LISTED ENTRIES below:

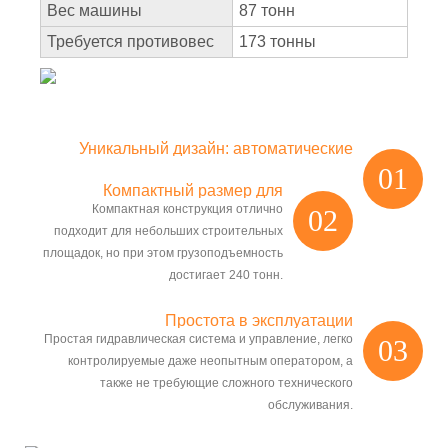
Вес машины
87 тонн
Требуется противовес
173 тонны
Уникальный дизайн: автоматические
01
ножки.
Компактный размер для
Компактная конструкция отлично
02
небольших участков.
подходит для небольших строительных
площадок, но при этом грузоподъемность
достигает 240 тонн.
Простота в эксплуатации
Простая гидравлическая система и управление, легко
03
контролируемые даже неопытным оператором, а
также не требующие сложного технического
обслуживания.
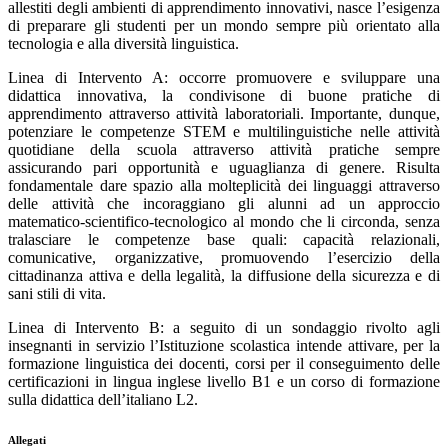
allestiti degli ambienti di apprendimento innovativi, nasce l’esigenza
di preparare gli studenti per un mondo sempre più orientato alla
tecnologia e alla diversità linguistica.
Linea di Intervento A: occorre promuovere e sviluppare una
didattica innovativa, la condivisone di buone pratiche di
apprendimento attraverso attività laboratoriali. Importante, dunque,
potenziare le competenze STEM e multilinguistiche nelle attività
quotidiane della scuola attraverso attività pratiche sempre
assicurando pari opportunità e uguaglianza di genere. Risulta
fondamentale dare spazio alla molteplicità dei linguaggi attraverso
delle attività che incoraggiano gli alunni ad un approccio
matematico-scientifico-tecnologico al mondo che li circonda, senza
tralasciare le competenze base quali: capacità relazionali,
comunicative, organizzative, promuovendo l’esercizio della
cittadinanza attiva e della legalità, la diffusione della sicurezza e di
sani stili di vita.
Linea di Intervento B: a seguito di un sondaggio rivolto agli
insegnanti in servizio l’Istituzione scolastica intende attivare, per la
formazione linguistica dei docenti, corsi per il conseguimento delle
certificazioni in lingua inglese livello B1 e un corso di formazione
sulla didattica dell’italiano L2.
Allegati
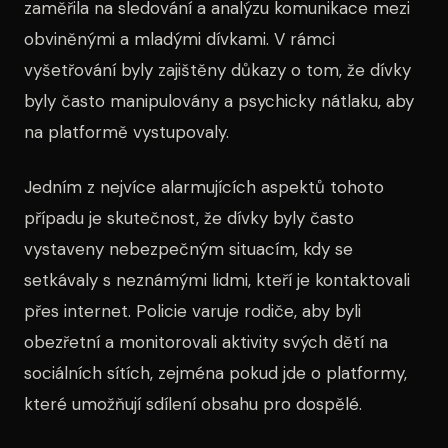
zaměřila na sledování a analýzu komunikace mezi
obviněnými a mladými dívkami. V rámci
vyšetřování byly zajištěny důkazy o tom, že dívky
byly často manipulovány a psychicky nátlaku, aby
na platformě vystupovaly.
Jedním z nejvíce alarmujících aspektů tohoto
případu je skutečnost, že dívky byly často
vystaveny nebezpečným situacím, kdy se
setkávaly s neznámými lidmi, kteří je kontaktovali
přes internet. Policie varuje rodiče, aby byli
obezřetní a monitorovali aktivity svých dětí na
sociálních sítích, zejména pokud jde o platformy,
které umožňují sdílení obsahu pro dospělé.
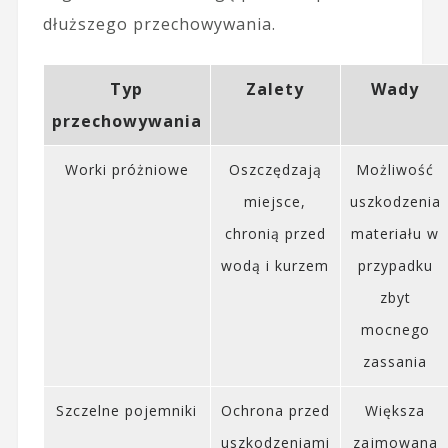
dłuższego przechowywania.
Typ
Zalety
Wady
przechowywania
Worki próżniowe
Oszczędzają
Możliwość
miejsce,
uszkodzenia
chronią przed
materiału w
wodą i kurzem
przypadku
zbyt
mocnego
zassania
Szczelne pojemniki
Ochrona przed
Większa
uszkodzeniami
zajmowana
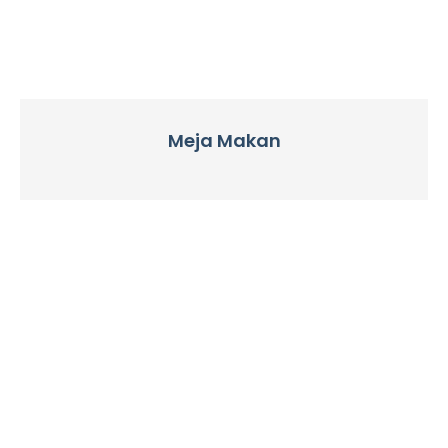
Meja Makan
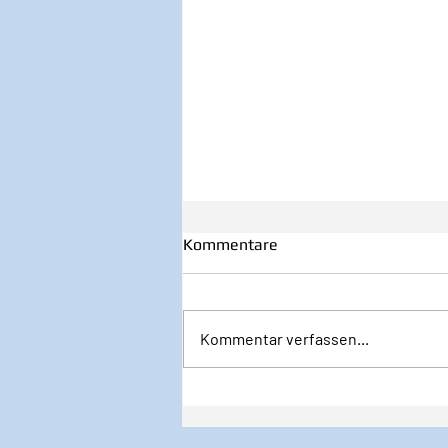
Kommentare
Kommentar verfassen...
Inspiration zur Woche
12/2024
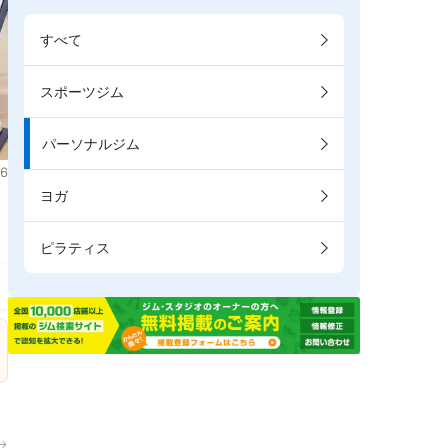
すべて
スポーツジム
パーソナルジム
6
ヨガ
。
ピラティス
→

End of LISTED ENTRIES.
LISTED ENTRIES below:

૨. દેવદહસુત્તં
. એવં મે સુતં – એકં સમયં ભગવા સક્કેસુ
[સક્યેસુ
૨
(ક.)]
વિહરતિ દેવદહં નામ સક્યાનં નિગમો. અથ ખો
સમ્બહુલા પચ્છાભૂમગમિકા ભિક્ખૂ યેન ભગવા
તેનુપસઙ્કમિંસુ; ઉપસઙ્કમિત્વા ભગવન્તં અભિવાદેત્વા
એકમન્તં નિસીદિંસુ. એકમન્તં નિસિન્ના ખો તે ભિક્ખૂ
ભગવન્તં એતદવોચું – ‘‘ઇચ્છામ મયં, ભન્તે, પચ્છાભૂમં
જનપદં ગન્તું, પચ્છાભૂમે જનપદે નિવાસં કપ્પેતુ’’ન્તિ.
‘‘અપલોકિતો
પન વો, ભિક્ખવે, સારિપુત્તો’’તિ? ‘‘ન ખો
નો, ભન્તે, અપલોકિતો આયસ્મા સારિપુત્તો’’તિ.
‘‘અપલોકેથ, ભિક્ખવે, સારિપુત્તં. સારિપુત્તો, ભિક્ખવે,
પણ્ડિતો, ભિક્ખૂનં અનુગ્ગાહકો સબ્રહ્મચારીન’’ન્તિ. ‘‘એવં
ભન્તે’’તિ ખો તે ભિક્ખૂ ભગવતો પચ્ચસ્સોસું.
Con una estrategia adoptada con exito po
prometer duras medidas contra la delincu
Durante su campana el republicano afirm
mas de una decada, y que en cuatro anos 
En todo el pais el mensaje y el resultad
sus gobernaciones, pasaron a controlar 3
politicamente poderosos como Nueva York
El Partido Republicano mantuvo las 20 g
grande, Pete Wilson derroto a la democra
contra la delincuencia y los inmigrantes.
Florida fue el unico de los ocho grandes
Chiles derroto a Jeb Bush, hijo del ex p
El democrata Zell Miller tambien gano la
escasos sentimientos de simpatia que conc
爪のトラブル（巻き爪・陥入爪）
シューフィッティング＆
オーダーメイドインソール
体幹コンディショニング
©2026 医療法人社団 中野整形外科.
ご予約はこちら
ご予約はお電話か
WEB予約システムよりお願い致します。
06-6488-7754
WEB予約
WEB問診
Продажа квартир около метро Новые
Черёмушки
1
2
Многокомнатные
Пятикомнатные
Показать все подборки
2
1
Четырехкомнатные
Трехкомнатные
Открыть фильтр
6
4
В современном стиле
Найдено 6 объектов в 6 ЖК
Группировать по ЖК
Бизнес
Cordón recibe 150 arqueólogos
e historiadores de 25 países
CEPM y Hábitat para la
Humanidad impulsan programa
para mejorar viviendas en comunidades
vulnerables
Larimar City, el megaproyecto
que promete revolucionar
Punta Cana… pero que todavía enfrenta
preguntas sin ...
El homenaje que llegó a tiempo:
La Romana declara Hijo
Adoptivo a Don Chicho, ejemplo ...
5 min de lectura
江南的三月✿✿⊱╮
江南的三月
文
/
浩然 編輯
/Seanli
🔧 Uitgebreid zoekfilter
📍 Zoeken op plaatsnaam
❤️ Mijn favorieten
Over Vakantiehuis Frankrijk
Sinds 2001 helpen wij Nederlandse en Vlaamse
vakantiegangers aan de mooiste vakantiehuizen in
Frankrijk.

End of LISTED ENTRIES.
LISTED ENTRIES below:

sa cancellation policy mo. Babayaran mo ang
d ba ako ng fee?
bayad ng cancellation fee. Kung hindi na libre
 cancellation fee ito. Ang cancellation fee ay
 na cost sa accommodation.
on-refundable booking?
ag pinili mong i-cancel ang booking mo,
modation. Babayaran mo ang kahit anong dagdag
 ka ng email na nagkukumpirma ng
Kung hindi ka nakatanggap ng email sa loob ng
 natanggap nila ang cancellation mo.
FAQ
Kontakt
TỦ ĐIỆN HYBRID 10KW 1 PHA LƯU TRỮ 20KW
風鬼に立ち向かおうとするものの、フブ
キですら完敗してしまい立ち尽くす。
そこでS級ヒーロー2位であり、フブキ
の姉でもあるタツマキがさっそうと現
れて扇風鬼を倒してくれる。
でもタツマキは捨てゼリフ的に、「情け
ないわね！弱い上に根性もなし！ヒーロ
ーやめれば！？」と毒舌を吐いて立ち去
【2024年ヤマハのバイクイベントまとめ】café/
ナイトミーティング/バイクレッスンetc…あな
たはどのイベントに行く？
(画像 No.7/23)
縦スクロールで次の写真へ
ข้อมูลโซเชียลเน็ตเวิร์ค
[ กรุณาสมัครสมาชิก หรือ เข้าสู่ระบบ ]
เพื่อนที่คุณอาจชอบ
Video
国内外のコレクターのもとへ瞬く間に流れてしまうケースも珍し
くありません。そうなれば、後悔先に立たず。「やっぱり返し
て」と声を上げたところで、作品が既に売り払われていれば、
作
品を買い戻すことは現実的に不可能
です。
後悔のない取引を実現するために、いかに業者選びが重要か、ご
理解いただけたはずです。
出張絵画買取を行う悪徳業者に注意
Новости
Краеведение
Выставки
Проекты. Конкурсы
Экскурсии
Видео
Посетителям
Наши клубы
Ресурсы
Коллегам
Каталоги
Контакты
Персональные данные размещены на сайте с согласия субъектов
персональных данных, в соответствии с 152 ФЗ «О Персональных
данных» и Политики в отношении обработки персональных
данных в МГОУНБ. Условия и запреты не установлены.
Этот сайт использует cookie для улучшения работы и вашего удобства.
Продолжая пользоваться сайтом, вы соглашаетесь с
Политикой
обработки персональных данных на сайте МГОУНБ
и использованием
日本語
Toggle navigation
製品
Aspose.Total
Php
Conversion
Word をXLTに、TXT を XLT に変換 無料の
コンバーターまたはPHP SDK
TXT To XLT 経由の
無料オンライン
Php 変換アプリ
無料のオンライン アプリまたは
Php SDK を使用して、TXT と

End of LISTED ENTRIES.

__EXERCISE GOAL__. Only the lines above starting with the one with "potenziare le competenze" and going through the one with "matematico-scientifico-tecnologico al mondo" are to be copied, word for word and with both ends kept.

__TASK SOLUTION__.
potenziare le competenze STEM e multilinguistiche nelle attività
quotidiane della scuola attraverso attività pratiche sempre
assicurando pari opportunità e uguaglianza di genere. Risulta
fondamentale dare spazio alla molteplicità dei linguaggi attraverso
delle attività che incoraggiano gli alunni ad un approccio
matematico-scientifico-tecnologico al mondo che li circonda, senza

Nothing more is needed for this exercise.